A method was developed to identify sets of parameter values that perform reasonably against historic data. Energy use modelling knows many scientific paradigms and traditions, which lead to different interpretations of past and present and to different expectations of the future. Even within one model, several options may exist on how to interpret the past and current situation. We developed a method to identify the range of sets of parameter values that perform reasonably against historic data and analyse the impact of these different calibrations on future projections. The essence of this method is that by varying several essential parameter values, we search to minimise the error between model results and observations. By repeating this parameter estimation procedure, starting from different locations in the parameter space, we were able to identify a range of local optima in the error landscape within the parameter space. These co-existing different interpretations (i.e. values of essential parameters) that explain historic energy use comparably well are incorporated in the prediction ensemble.
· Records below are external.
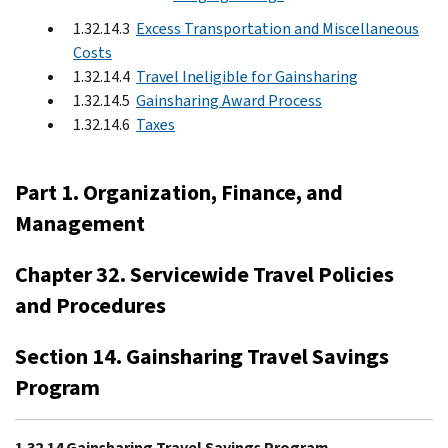
1.32.14.3
Excess Transportation and Miscellaneous
Costs
1.32.14.4
Travel Ineligible for Gainsharing
1.32.14.5
Gainsharing Award Process
1.32.14.6
Taxes
Part 1. Organization, Finance, and
Management
Chapter 32. Servicewide Travel Policies
and Procedures
Section 14. Gainsharing Travel Savings
Program
1.32.14 Gainsharing Travel Savings Program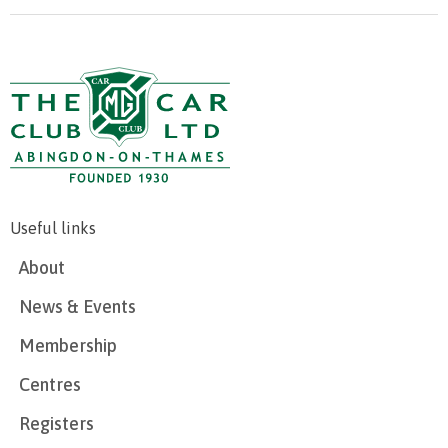
Useful links
About
News & Events
Membership
Centres
Registers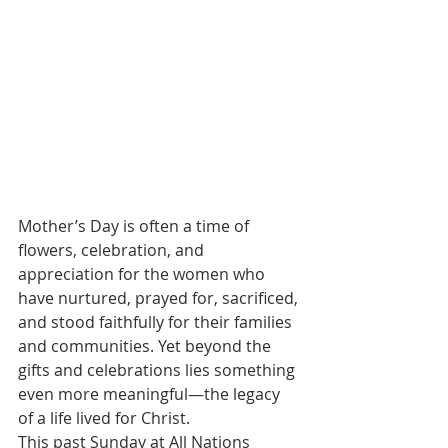
Mother’s Day is often a time of 
flowers, celebration, and 
appreciation for the women who 
have nurtured, prayed for, sacrificed, 
and stood faithfully for their families 
and communities. Yet beyond the 
gifts and celebrations lies something 
even more meaningful—the legacy 
of a life lived for Christ.
This past Sunday at All Nations 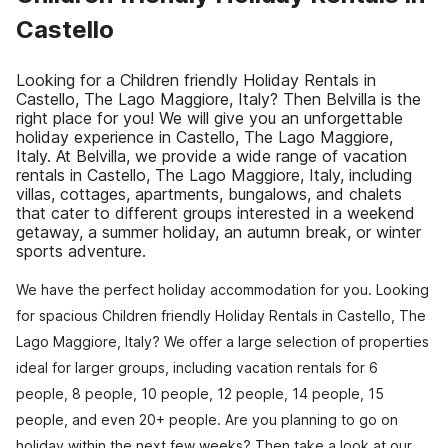
Castello
Looking for a Children friendly Holiday Rentals in
Castello, The Lago Maggiore, Italy? Then Belvilla is the
right place for you! We will give you an unforgettable
holiday experience in Castello, The Lago Maggiore,
Italy. At Belvilla, we provide a wide range of vacation
rentals in Castello, The Lago Maggiore, Italy, including
villas, cottages, apartments, bungalows, and chalets
that cater to different groups interested in a weekend
getaway, a summer holiday, an autumn break, or winter
sports adventure.
We have the perfect holiday accommodation for you. Looking
for spacious Children friendly Holiday Rentals in Castello, The
Lago Maggiore, Italy? We offer a large selection of properties
ideal for larger groups, including vacation rentals for 6
people, 8 people, 10 people, 12 people, 14 people, 15
people, and even 20+ people. Are you planning to go on
holiday within the next few weeks? Then take a look at our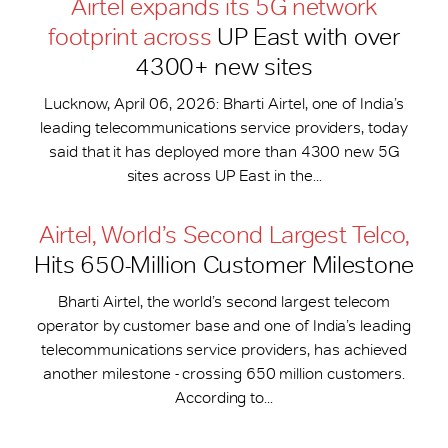
Airtel expands its 5G network
footprint across
UP East with over
4300+ new sites
Lucknow, April 06, 2026: Bharti Airtel, one of India’s
leading telecommunications service providers, today
said that it has deployed more than 4300 new 5G
sites across UP East in the...
Airtel, World’s Second Largest Telco,
Hits 650-​Million Customer Milestone
Bharti Airtel, the world’s second largest telecom
operator by customer base and one of India’s leading
telecommunications service providers, has achieved
another milestone - crossing 650 million customers.
According to...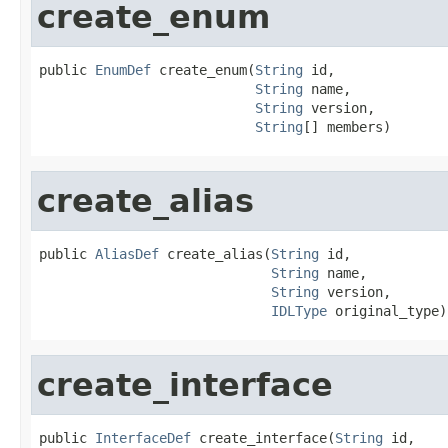
create_enum
public 
EnumDef
 create_enum(
String
 id,

String
 name,

String
 version,

String
[] members)
create_alias
public 
AliasDef
 create_alias(
String
 id,

String
 name,

String
 version,

IDLType
 original_type)
create_interface
public 
InterfaceDef
 create_interface(
String
 id,
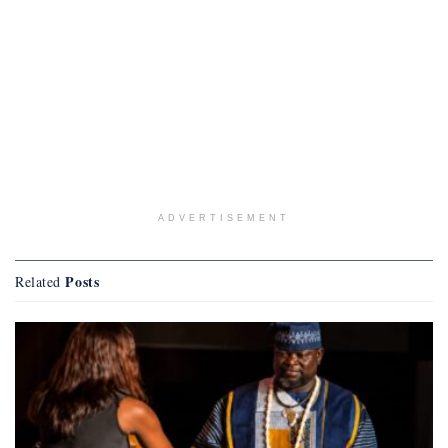
ADVERTISEMENT
Posts
Related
In the energy demand modelling of the TIMER model, different parameters sets can be observed that all lead to reasonable calibration (equifinality). From the application of this method to the TIMER 2.0 energy demand model for the transport sector, we found that its model formulation, in combination with the aggregated character of energy statistics available for calibration, leaves room for multiple behavioural sets of parameter values. In the given model formulation, the different options for calibrated parameter values are related to the balance between useful energy intensity and energy efficiency improvement. Generally, high useful energy intensity combined with major efficiency improvements leads to similar results as low energy intensity and stagnant efficiency improvement.
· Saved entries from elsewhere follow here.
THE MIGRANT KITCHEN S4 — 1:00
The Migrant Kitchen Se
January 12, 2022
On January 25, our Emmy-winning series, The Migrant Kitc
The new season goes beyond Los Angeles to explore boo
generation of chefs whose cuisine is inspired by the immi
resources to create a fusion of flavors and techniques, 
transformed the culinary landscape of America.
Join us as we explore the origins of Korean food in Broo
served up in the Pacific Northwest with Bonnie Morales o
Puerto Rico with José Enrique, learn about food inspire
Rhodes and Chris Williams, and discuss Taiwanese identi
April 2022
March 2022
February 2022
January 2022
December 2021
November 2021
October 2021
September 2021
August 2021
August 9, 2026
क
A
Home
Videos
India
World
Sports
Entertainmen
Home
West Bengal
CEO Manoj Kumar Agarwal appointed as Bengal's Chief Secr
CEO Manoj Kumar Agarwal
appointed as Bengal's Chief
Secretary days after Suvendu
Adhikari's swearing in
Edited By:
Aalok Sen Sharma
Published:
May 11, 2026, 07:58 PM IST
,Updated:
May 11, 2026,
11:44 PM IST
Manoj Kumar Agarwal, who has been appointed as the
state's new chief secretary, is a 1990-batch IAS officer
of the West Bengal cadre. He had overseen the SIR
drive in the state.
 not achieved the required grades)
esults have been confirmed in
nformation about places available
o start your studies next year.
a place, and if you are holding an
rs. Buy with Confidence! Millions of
Different model calibrations lead to different future projections. The range in outcomes is about 44–79% around the best-fit option. With respect to future projections, we found that different (behavioural) sets of parameter values can lead to a wide range of future projections. AEEI and useful energy intensity are the most decisive model aspects with respect to future energy levels.
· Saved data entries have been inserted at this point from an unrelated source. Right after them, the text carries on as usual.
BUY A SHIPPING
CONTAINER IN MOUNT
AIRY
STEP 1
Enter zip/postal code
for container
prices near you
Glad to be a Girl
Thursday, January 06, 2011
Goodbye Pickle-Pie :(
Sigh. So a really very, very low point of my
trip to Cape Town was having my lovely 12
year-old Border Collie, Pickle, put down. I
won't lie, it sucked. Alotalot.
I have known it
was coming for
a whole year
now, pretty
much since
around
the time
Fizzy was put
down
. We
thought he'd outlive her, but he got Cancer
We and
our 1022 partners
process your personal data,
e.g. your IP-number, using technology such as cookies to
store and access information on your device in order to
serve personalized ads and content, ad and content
Equifinality of the TIMER model can partly be improved by further model development. What does this analysis imply for the application and development of the TIMER model? Given the aggregate nature of both model and data some parameter ambiguity is inevitable and does not a priori disqualify the model. For the existing model, a workable situation can be created by using the ‘best-fit’ calibrated parameter values and communicating the calibration uncertainty range with the model results. More fundamentally, two options exist for model improvement. First, the data-based solution would be model reduction. However, because the model only involves three well-established concepts (energy intensity and autonomous and price-induced efficiency improvement) model reduction implies econometric curve-fitting. A second option is to convert the model to a more bottom−up nature and use the increasingly available data and insights from the underlying physical activity (in this specific case: data on person or freight kilometres, or ownership of cars, trucks, planes etc.; and the concepts of time and money budgets). Such development would lead to two major improvements: first, it provides an extra model layer (of physical activity) that can be calibrated to data and second, such model enhances insight in the actual activity that is simulated and projected.